The above worked example demonstrates that Hb is a much more efficient means of O2 carriage than O2 dissolved in plasma. However, it would be wrong to think that dissolved O2 is unimportant. The O2 tension of blood is determined from the amount of O2 dissolved in plasma – the PO2 within a red blood cell (RBC) is low because all the O2 is bound to Hb. Fick’s law of diffusion states that diffusion occurs along a pressure gradient, so O2 diffuses to the tissues from the dissolved portion in the plasma, not from Hb itself. O2 then dissociates from Hb as plasma PO2 falls, replenishing the O2 dissolved in the plasma.



How do the body’s oxygen stores compare with its consumption of oxygen?
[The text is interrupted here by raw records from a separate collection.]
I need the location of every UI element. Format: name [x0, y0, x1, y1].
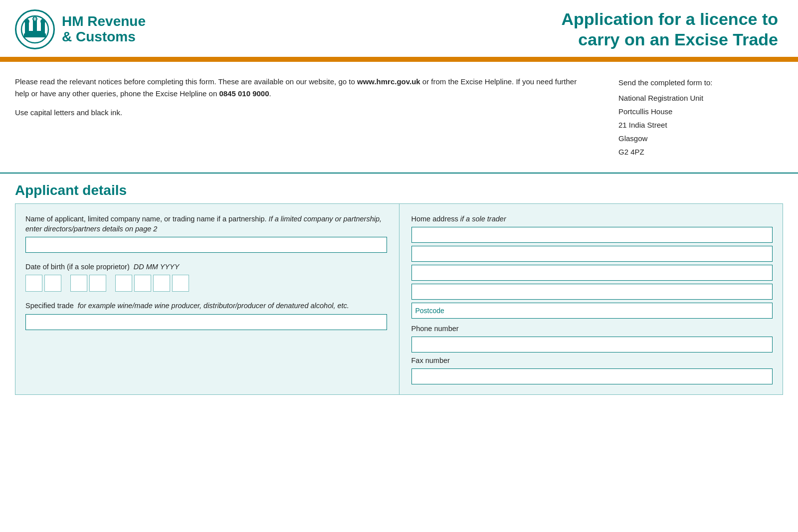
- info-left: Please read the relevant notices before …: [15, 76, 589, 159]
- address-line5: G2 4PZ: [618, 145, 778, 159]
- svg-rect-4: [33, 20, 37, 31]
- orange-bar: [0, 57, 798, 62]
- address-input-2[interactable]: [411, 246, 773, 262]
- dob-field-label: Date of birth (if a sole proprietor) DD …: [25, 262, 387, 272]
- fax-input[interactable]: [411, 368, 773, 384]
- specified-trade-input[interactable]: [25, 314, 387, 330]
- logo-text: HM Revenue & Customs: [62, 14, 146, 45]
- dob-box-y1[interactable]: [115, 275, 132, 292]
- phone-label: Phone number: [411, 324, 773, 334]
- applicant-details-form: Name of applicant, limited company name,…: [15, 203, 783, 395]
- dob-box-d1[interactable]: [25, 275, 42, 292]
- name-input[interactable]: [25, 237, 387, 253]
- address-line4: Glasgow: [618, 132, 778, 145]
- dob-box-y2[interactable]: [134, 275, 151, 292]
- svg-rect-1: [25, 31, 45, 34]
- name-field-label: Name of applicant, limited company name,…: [25, 214, 387, 234]
- dob-box-y4[interactable]: [172, 275, 189, 292]
- send-label: Send the completed form to:: [618, 76, 778, 89]
- header: HM Revenue & Customs Application for a l…: [0, 0, 798, 57]
- crown-icon: [20, 14, 50, 44]
- logo-area: HM Revenue & Customs: [15, 9, 146, 49]
- postcode-wrapper: Postcode: [411, 303, 773, 319]
- info-paragraph: Please read the relevant notices before …: [15, 76, 589, 100]
- dob-box-d2[interactable]: [44, 275, 61, 292]
- address-input-4[interactable]: [411, 284, 773, 300]
- fax-label: Fax number: [411, 355, 773, 365]
- address-input-1[interactable]: [411, 227, 773, 243]
- home-address-label: Home address if a sole trader: [411, 214, 773, 224]
- address-line3: 21 India Street: [618, 118, 778, 132]
- applicant-details-title: Applicant details: [0, 174, 798, 203]
- info-right: Send the completed form to: National Reg…: [618, 76, 778, 159]
- logo-hm: HM Revenue: [62, 14, 146, 29]
- postcode-input[interactable]: [411, 303, 773, 319]
- dob-group: [25, 275, 387, 292]
- specified-trade-label: Specified trade for example wine/made wi…: [25, 301, 387, 311]
- form-left-column: Name of applicant, limited company name,…: [15, 204, 399, 395]
- header-title: Application for a licence to carry on an…: [561, 9, 778, 50]
- logo-customs: & Customs: [62, 29, 146, 45]
- address-line2: Portcullis House: [618, 105, 778, 118]
- address-line1: National Registration Unit: [618, 91, 778, 105]
- address-input-3[interactable]: [411, 265, 773, 281]
- dob-box-m1[interactable]: [70, 275, 87, 292]
- phone-input[interactable]: [411, 337, 773, 353]
- dob-box-m2[interactable]: [89, 275, 106, 292]
- info-section: Please read the relevant notices before …: [0, 62, 798, 174]
- form-right-column: Home address if a sole trader Postcode P…: [399, 204, 783, 395]
- capital-note: Use capital letters and black ink.: [15, 107, 589, 119]
- dob-box-y3[interactable]: [153, 275, 170, 292]
- hmrc-logo-circle: [15, 9, 55, 49]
Very little O2 is stored in the body, which means that periods of apnoea can rapidly lead to hypoxia. In addition to O2 in the lungs (within the functional residual capacity), O2 is stored in the blood (dissolved in plasma and bound to Hb) and in the muscles (bound to myoglobin).


As described above, approximately 20 mL of O2 is carried in each 100 mL of arterial blood and 15 mL of O2 per 100 mL of venous blood. At sea level, a 70‑kg man has approximately:




  • 5 L of blood, containing approximately 850 mL of O2;



  • A further 250 mL of O2 bound to myoglobin;



  • 450 mL of O2 in the lungs when breathing air.


This gives a total of 1550 mL of O2.


An adult’s resting O2 consumption is approximately 250 mL/min, which means that apnoea need only occur for a few minutes before the onset of significant cellular hypoxia. Hypoxic damage occurs even more quickly when there is reduced O2-carrying capacity (e.g. anaemia or carbon monoxide poisoning) or an increased rate of O2 consumption (e.g. in children).




Clinical relevance: minimal-flow anaesthesia


Low-flow and minimal-flow anaesthesia are anaesthetic re-breathing techniques used to reduce the cost and environmental impact of general anaesthesia. Fresh gas flow rates are set below alveolar ventilation, and the exhaled gases are reused once CO2 has been removed. Either low (<1000 mL/min) or minimal (<500 mL/min) fresh gas flow rates are used. The other requirements for this technique are a closed (or semi-closed) anaesthetic circuit (usually a circle system), a CO2 absorber, an out-of-circle vaporiser and a gas analyser.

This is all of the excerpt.